Binance has launched support for South African rand manual bank deposits.

Customers with South African bank accounts can onramp their fiat currency to the exchange via regular electronic funds transfer (EFT) and buy cryptocurrency. Previously, Binance only supported South African bank transfers via Instant EFT.

Both its Instant EFT and manual EFT options are supplied by Stitch, a South African financial API infrastructure startup that has raised $27 million (R460 million) in various funding rounds since February 2021. Neither the manual EFT nor Instant EFT systems currently attract a transaction fee.

The trade-off between them is that Instant EFT requires that you provide your online banking username and password, and the payment will clear immediately. Direct bank deposits can take 0–2 days to reflect, and the customer must initiate the EFT from their bank’s app or online banking portal.

Stitch insists it no longer uses screen-scraping to verify that Instant EFT transactions have gone through but instead employs its own “portal emulation technology”. Stitch has also assured that customer banking credentials are secure and that neither it nor the merchants that use its service have access to them.

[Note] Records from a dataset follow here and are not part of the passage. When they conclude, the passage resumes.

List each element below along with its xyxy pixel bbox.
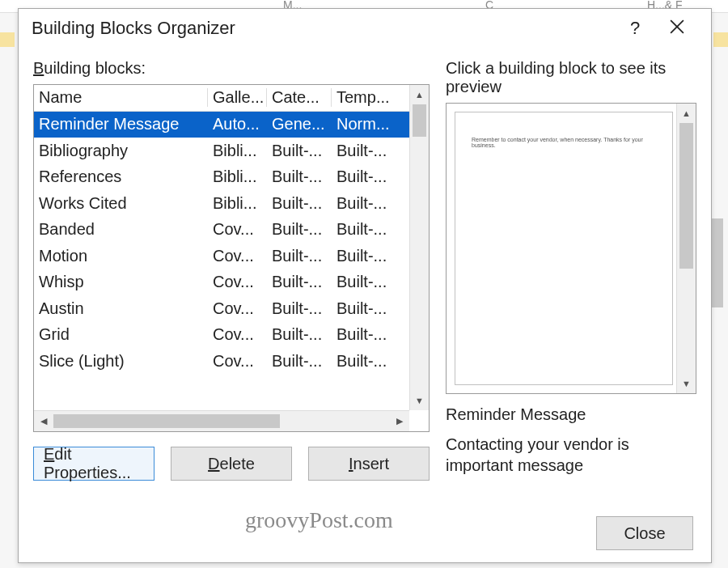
cell-name: Grid [34, 325, 208, 344]
cell-category: Built-... [267, 167, 332, 186]
help-button[interactable]: ? [614, 12, 656, 45]
preview-vertical-scrollbar[interactable]: ▲ ▼ [676, 104, 696, 393]
cell-gallery: Cov... [208, 220, 267, 239]
scroll-left-icon[interactable]: ◀ [34, 411, 53, 431]
right-pane: Click a building block to see its previe… [446, 51, 696, 504]
list-row[interactable]: BibliographyBibli...Built-...Built-... [34, 138, 429, 164]
list-row[interactable]: GridCov...Built-...Built-... [34, 322, 429, 349]
insert-button[interactable]: Insert [308, 447, 430, 481]
bg-yellow-right [713, 32, 728, 47]
dialog-title: Building Blocks Organizer [32, 18, 614, 39]
list-row[interactable]: MotionCov...Built-...Built-... [34, 243, 429, 269]
cell-gallery: Bibli... [208, 194, 267, 213]
cell-gallery: Cov... [208, 247, 267, 265]
list-row[interactable]: AustinCov...Built-...Built-... [34, 295, 429, 322]
help-icon: ? [630, 18, 640, 39]
cell-name: Works Cited [34, 194, 208, 213]
left-pane: Building blocks: Name Galle... Cate... T… [33, 51, 430, 504]
preview-page: Remember to contact your vendor, when ne… [455, 112, 673, 385]
cell-name: Bibliography [34, 142, 208, 160]
cell-category: Built-... [267, 142, 332, 160]
preview-vscroll-track[interactable] [677, 123, 696, 374]
scroll-up-icon[interactable]: ▲ [410, 85, 429, 104]
cell-category: Built-... [267, 247, 332, 265]
cell-name: Reminder Message [34, 115, 208, 134]
cell-name: Banded [34, 220, 208, 239]
hscroll-thumb[interactable] [53, 414, 280, 428]
titlebar: Building Blocks Organizer ? [19, 9, 711, 48]
list-row[interactable]: Works CitedBibli...Built-...Built-... [34, 190, 429, 217]
cell-gallery: Bibli... [208, 167, 267, 186]
close-icon [670, 18, 684, 39]
cell-category: Built-... [267, 273, 332, 291]
list-horizontal-scrollbar[interactable]: ◀ ▶ [34, 410, 409, 431]
cell-name: Whisp [34, 273, 208, 291]
building-blocks-organizer-dialog: Building Blocks Organizer ? Building blo… [18, 8, 712, 563]
list-row[interactable]: WhispCov...Built-...Built-... [34, 269, 429, 296]
list-row[interactable]: Slice (Light)Cov...Built-...Built-... [34, 348, 429, 375]
delete-button[interactable]: Delete [171, 447, 292, 481]
col-header-gallery[interactable]: Galle... [208, 88, 267, 107]
preview-name: Reminder Message [446, 405, 696, 424]
scroll-down-icon[interactable]: ▼ [410, 391, 429, 410]
list-row[interactable]: BandedCov...Built-...Built-... [34, 217, 429, 244]
cell-gallery: Cov... [208, 273, 267, 291]
list-header: Name Galle... Cate... Temp... [34, 85, 429, 112]
close-x-button[interactable] [656, 12, 698, 45]
cell-category: Built-... [267, 299, 332, 318]
cell-gallery: Auto... [208, 115, 267, 134]
building-blocks-label: Building blocks: [33, 59, 430, 78]
preview-page-text: Remember to contact your vendor, when ne… [472, 137, 656, 148]
building-blocks-list[interactable]: Name Galle... Cate... Temp... Reminder M… [33, 84, 430, 432]
preview-label: Click a building block to see its previe… [446, 59, 696, 96]
cell-category: Built-... [267, 220, 332, 239]
hscroll-track[interactable] [53, 411, 390, 431]
cell-name: Slice (Light) [34, 352, 208, 371]
col-header-category[interactable]: Cate... [267, 88, 332, 107]
cell-gallery: Cov... [208, 299, 267, 318]
scroll-right-icon[interactable]: ▶ [390, 411, 409, 431]
cell-gallery: Cov... [208, 352, 267, 371]
cell-category: Built-... [267, 194, 332, 213]
list-vertical-scrollbar[interactable]: ▲ ▼ [409, 85, 429, 410]
cell-category: Built-... [267, 352, 332, 371]
cell-category: Gene... [267, 115, 332, 134]
col-header-name[interactable]: Name [34, 88, 208, 107]
bg-scrollbar [712, 218, 723, 307]
cell-name: References [34, 167, 208, 186]
cell-name: Motion [34, 247, 208, 265]
vscroll-thumb[interactable] [413, 104, 426, 137]
vscroll-track[interactable] [410, 104, 429, 391]
bg-yellow-left [0, 32, 15, 47]
preview-box: Remember to contact your vendor, when ne… [446, 103, 696, 394]
list-row[interactable]: Reminder MessageAuto...Gene...Norm... [34, 112, 429, 138]
watermark: groovyPost.com [245, 507, 393, 533]
preview-scroll-up-icon[interactable]: ▲ [677, 104, 696, 123]
preview-vscroll-thumb[interactable] [679, 123, 693, 269]
list-row[interactable]: ReferencesBibli...Built-...Built-... [34, 164, 429, 191]
preview-scroll-down-icon[interactable]: ▼ [677, 374, 696, 393]
cell-name: Austin [34, 299, 208, 318]
cell-gallery: Cov... [208, 325, 267, 344]
left-button-row: Edit Properties... Delete Insert [33, 447, 430, 481]
list-rows-area: Reminder MessageAuto...Gene...Norm...Bib… [34, 112, 429, 432]
cell-gallery: Bibli... [208, 142, 267, 160]
preview-description: Contacting your vendor is important mess… [446, 434, 696, 476]
edit-properties-button[interactable]: Edit Properties... [33, 447, 154, 481]
close-button[interactable]: Close [596, 516, 693, 550]
cell-category: Built-... [267, 325, 332, 344]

Instead, they hold a randomly generated token representing the credentials. Credentials are sent from a vault stored in Microsoft’s Azure cloud to the bank when making an Instant EFT. While manual EFTs can take longer to process, most South African banks offer immediate or real-time clearing payments for an additional fee.

Binance confirmed that if you select this option when making a manual transfer from your bank’s app or website, it will be deposited immediately. “All other options will take up to 2 business days,” it stated. “Deposits will be subject to standard bank processing hours.”

All users need to complete “know-your-customer” (i.e. FICA) to make rand deposits and withdrawals on Binance, the exchange said.